◆ **Work to complete**: Copy the entries character for character.

——

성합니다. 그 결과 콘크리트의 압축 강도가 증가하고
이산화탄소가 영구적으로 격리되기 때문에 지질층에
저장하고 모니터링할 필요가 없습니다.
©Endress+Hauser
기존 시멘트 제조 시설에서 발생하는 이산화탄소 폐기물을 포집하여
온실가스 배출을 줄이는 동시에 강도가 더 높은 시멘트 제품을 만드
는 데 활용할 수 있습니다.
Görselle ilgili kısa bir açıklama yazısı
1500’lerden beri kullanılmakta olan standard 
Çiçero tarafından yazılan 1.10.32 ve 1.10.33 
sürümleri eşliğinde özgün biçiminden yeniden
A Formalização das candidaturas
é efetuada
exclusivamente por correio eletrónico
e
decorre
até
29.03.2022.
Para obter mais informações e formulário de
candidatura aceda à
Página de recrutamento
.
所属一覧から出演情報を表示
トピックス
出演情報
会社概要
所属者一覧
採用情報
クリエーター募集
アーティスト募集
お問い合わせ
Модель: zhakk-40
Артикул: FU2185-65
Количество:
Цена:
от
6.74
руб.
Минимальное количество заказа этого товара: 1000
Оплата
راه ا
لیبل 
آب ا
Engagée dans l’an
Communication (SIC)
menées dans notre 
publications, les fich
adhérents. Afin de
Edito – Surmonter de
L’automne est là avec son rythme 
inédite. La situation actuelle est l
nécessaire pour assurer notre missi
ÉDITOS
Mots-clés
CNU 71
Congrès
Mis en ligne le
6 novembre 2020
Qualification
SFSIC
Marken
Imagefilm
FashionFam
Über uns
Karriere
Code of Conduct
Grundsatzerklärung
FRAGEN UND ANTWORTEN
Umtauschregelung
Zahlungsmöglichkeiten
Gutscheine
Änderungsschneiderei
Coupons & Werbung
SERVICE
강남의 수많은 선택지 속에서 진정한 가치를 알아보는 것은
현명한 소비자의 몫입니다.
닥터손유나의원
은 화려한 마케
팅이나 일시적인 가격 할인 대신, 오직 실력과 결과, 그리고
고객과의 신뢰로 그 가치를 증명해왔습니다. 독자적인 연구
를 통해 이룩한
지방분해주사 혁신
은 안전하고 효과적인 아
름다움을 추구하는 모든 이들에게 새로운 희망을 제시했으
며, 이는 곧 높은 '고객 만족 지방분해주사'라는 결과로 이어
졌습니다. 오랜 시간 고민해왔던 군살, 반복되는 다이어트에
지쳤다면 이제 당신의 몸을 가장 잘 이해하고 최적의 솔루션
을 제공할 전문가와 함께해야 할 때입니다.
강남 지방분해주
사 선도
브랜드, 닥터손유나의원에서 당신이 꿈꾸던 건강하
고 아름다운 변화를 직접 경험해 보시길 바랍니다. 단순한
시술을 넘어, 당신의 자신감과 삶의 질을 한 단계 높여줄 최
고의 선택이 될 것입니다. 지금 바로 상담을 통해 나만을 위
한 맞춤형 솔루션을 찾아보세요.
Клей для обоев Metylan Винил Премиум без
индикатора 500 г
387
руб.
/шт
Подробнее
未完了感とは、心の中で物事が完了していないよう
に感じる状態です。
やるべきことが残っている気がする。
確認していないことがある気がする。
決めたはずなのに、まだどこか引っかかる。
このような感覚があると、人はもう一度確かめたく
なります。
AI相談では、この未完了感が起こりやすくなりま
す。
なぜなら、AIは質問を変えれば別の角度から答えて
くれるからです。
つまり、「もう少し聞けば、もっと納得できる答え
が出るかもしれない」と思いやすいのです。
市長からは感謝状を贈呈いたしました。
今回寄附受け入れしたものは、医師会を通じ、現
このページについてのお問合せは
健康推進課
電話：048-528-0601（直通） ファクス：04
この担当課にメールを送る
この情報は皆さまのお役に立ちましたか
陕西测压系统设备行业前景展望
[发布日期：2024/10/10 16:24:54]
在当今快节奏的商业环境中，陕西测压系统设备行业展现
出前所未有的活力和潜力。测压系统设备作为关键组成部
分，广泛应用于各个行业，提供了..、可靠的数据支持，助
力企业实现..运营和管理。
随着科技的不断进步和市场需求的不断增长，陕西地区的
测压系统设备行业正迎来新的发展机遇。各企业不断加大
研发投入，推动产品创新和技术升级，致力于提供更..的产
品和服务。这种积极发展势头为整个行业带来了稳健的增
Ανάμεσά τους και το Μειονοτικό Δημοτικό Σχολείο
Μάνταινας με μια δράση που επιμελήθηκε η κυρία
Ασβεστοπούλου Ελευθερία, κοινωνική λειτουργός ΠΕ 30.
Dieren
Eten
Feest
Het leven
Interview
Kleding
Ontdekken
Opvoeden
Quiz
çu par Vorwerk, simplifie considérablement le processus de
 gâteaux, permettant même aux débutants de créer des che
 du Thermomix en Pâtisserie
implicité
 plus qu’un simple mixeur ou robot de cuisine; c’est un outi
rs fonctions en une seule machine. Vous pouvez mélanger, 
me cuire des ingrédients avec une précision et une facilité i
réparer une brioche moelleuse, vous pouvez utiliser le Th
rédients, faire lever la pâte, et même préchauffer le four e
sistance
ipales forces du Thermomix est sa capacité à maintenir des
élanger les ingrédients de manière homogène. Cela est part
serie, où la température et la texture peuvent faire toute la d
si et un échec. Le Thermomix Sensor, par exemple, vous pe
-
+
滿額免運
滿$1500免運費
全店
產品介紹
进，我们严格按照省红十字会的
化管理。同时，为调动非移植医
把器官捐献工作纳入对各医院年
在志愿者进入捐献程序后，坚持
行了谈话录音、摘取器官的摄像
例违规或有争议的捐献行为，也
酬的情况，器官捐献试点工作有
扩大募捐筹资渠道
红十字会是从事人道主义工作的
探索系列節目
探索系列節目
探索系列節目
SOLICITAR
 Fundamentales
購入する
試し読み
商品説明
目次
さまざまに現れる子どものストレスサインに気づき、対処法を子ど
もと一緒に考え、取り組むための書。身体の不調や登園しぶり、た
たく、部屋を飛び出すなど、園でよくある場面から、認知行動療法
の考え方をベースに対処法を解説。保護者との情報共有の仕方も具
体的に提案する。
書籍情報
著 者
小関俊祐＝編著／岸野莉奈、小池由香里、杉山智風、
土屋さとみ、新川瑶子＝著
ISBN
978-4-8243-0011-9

——

◆ **Answer area**:
성합니다. 그 결과 콘크리트의 압축 강도가 증가하고
이산화탄소가 영구적으로 격리되기 때문에 지질층에
저장하고 모니터링할 필요가 없습니다.
©Endress+Hauser
기존 시멘트 제조 시설에서 발생하는 이산화탄소 폐기물을 포집하여
온실가스 배출을 줄이는 동시에 강도가 더 높은 시멘트 제품을 만드
는 데 활용할 수 있습니다.
Görselle ilgili kısa bir açıklama yazısı
1500’lerden beri kullanılmakta olan standard 
Çiçero tarafından yazılan 1.10.32 ve 1.10.33 
sürümleri eşliğinde özgün biçiminden yeniden
A Formalização das candidaturas
é efetuada
exclusivamente por correio eletrónico
e
decorre
até
29.03.2022.
Para obter mais informações e formulário de
candidatura aceda à
Página de recrutamento
.
所属一覧から出演情報を表示
トピックス
出演情報
会社概要
所属者一覧
採用情報
クリエーター募集
アーティスト募集
お問い合わせ
Модель: zhakk-40
Артикул: FU2185-65
Количество:
Цена:
от
6.74
руб.
Минимальное количество заказа этого товара: 1000
Оплата
راه ا
لیبل 
آب ا
Engagée dans l’an
Communication (SIC)
menées dans notre 
publications, les fich
adhérents. Afin de
Edito – Surmonter de
L’automne est là avec son rythme 
inédite. La situation actuelle est l
nécessaire pour assurer notre missi
ÉDITOS
Mots-clés
CNU 71
Congrès
Mis en ligne le
6 novembre 2020
Qualification
SFSIC
Marken
Imagefilm
FashionFam
Über uns
Karriere
Code of Conduct
Grundsatzerklärung
FRAGEN UND ANTWORTEN
Umtauschregelung
Zahlungsmöglichkeiten
Gutscheine
Änderungsschneiderei
Coupons & Werbung
SERVICE
강남의 수많은 선택지 속에서 진정한 가치를 알아보는 것은
현명한 소비자의 몫입니다.
닥터손유나의원
은 화려한 마케
팅이나 일시적인 가격 할인 대신, 오직 실력과 결과, 그리고
고객과의 신뢰로 그 가치를 증명해왔습니다. 독자적인 연구
를 통해 이룩한
지방분해주사 혁신
은 안전하고 효과적인 아
름다움을 추구하는 모든 이들에게 새로운 희망을 제시했으
며, 이는 곧 높은 '고객 만족 지방분해주사'라는 결과로 이어
졌습니다. 오랜 시간 고민해왔던 군살, 반복되는 다이어트에
지쳤다면 이제 당신의 몸을 가장 잘 이해하고 최적의 솔루션
을 제공할 전문가와 함께해야 할 때입니다.
강남 지방분해주
사 선도
브랜드, 닥터손유나의원에서 당신이 꿈꾸던 건강하
고 아름다운 변화를 직접 경험해 보시길 바랍니다. 단순한
시술을 넘어, 당신의 자신감과 삶의 질을 한 단계 높여줄 최
고의 선택이 될 것입니다. 지금 바로 상담을 통해 나만을 위
한 맞춤형 솔루션을 찾아보세요.
Клей для обоев Metylan Винил Премиум без
индикатора 500 г
387
руб.
/шт
Подробнее
未完了感とは、心の中で物事が完了していないよう
に感じる状態です。
やるべきことが残っている気がする。
確認していないことがある気がする。
決めたはずなのに、まだどこか引っかかる。
このような感覚があると、人はもう一度確かめたく
なります。
AI相談では、この未完了感が起こりやすくなりま
す。
なぜなら、AIは質問を変えれば別の角度から答えて
くれるからです。
つまり、「もう少し聞けば、もっと納得できる答え
が出るかもしれない」と思いやすいのです。
市長からは感謝状を贈呈いたしました。
今回寄附受け入れしたものは、医師会を通じ、現
このページについてのお問合せは
健康推進課
電話：048-528-0601（直通） ファクス：04
この担当課にメールを送る
この情報は皆さまのお役に立ちましたか
陕西测压系统设备行业前景展望
[发布日期：2024/10/10 16:24:54]
在当今快节奏的商业环境中，陕西测压系统设备行业展现
出前所未有的活力和潜力。测压系统设备作为关键组成部
分，广泛应用于各个行业，提供了..、可靠的数据支持，助
力企业实现..运营和管理。
随着科技的不断进步和市场需求的不断增长，陕西地区的
测压系统设备行业正迎来新的发展机遇。各企业不断加大
研发投入，推动产品创新和技术升级，致力于提供更..的产
品和服务。这种积极发展势头为整个行业带来了稳健的增
Ανάμεσά τους και το Μειονοτικό Δημοτικό Σχολείο
Μάνταινας με μια δράση που επιμελήθηκε η κυρία
Ασβεστοπούλου Ελευθερία, κοινωνική λειτουργός ΠΕ 30.
Dieren
Eten
Feest
Het leven
Interview
Kleding
Ontdekken
Opvoeden
Quiz
çu par Vorwerk, simplifie considérablement le processus de
 gâteaux, permettant même aux débutants de créer des che
 du Thermomix en Pâtisserie
implicité
 plus qu’un simple mixeur ou robot de cuisine; c’est un outi
rs fonctions en une seule machine. Vous pouvez mélanger, 
me cuire des ingrédients avec une précision et une facilité i
réparer une brioche moelleuse, vous pouvez utiliser le Th
rédients, faire lever la pâte, et même préchauffer le four e
sistance
ipales forces du Thermomix est sa capacité à maintenir des
élanger les ingrédients de manière homogène. Cela est part
serie, où la température et la texture peuvent faire toute la d
si et un échec. Le Thermomix Sensor, par exemple, vous pe
-
+
滿額免運
滿$1500免運費
全店
產品介紹
进，我们严格按照省红十字会的
化管理。同时，为调动非移植医
把器官捐献工作纳入对各医院年
在志愿者进入捐献程序后，坚持
行了谈话录音、摘取器官的摄像
例违规或有争议的捐献行为，也
酬的情况，器官捐献试点工作有
扩大募捐筹资渠道
红十字会是从事人道主义工作的
探索系列節目
探索系列節目
探索系列節目
SOLICITAR
 Fundamentales
購入する
試し読み
商品説明
目次
さまざまに現れる子どものストレスサインに気づき、対処法を子ど
もと一緒に考え、取り組むための書。身体の不調や登園しぶり、た
たく、部屋を飛び出すなど、園でよくある場面から、認知行動療法
の考え方をベースに対処法を解説。保護者との情報共有の仕方も具
体的に提案する。
書籍情報
著 者
小関俊祐＝編著／岸野莉奈、小池由香里、杉山智風、
土屋さとみ、新川瑶子＝著
ISBN
978-4-8243-0011-9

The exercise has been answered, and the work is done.